To determine the time of growth acceleration in fetuses of insulin-dependent diabetic women who are large for gestational age (LGA) at birth and the relationship between growth acceleration and diabetic control throughout pregnancy.


We studied a consecutive sample of 76 women with insulin-dependent diabetes divided by those who delivered LGA or normally grown infants. Fetal abdominal circumference (AC) was measured ultrasonically at regular intervals between 20 and 34 weeks' gestation. Diabetic control was assessed by regular measurement of glycosylated hemoglobin and capillary blood glucose levels.

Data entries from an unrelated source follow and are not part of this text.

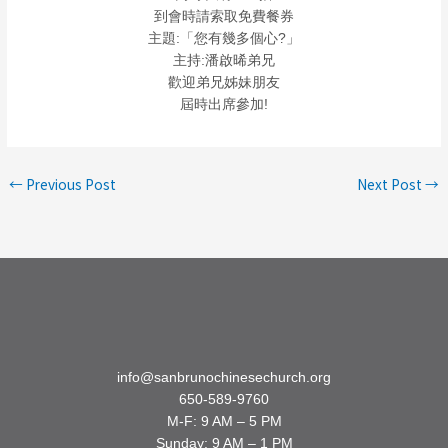
到會時請索取免費餐券
主題:「您有幾多個心?」
主持:潘啟晞弟兄
歡迎弟兄姊妹朋友
屆時出席參加!
←
Previous Post
Next Post
→
info@sanbrunochinesechurch.org
650-589-9760
M-F: 9 AM – 5 PM
Sunday: 9 AM – 1 PM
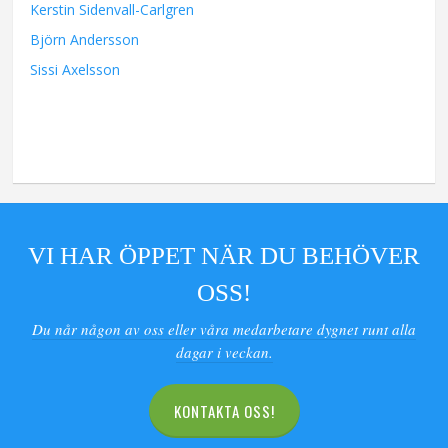
Kerstin Sidenvall-Carlgren
Björn Andersson
Sissi Axelsson
VI HAR ÖPPET NÄR DU BEHÖVER
OSS!
Du når någon av oss eller våra medarbetare dygnet runt alla
dagar i veckan.
KONTAKTA OSS!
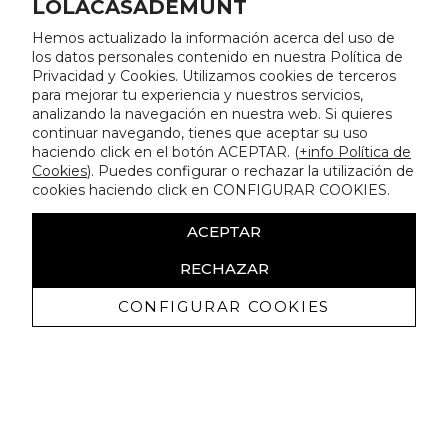
LOLACASADEMUNT
Hemos actualizado la información acerca del uso de
los datos personales contenido en nuestra Política de
Privacidad y Cookies. Utilizamos cookies de terceros
para mejorar tu experiencia y nuestros servicios,
analizando la navegación en nuestra web. Si quieres
continuar navegando, tienes que aceptar su uso
haciendo click en el botón ACEPTAR. (
+info Política de
Cookies
). Puedes configurar o rechazar la utilización de
cookies haciendo click en CONFIGURAR COOKIES.
ACEPTAR
RECHAZAR
CONFIGURAR COOKIES
Recevez promotions exclusives et
nouveautés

A significant difference in fetal AC between groups developed between 20 and 24 weeks' gestation, and the LGA group continued to have accelerated fetal growth. Between 18 and 24 weeks glycosylated hemoglobin and capillary blood glucose concentrations were significantly higher in women who delivered LGA infants. After 28 weeks, blood glucose concentrations and glycosylated hemoglobin did not differ significantly between groups. There was a nonsignificant trend toward more vaginal deliveries in the normal group (45% versus 32%).


In insulin-dependent diabetic pregnancy, although actual growth acceleration occurred from about 20 weeks' gestation, growth potential of fetuses appeared to be determined by prevailing maternal glucose concentrations before then. Excessive growth continued despite subsequent satisfactory glucose control. If strict blood glucose control is maintained during first and second trimesters, it might reduce the incidence of LGA infants.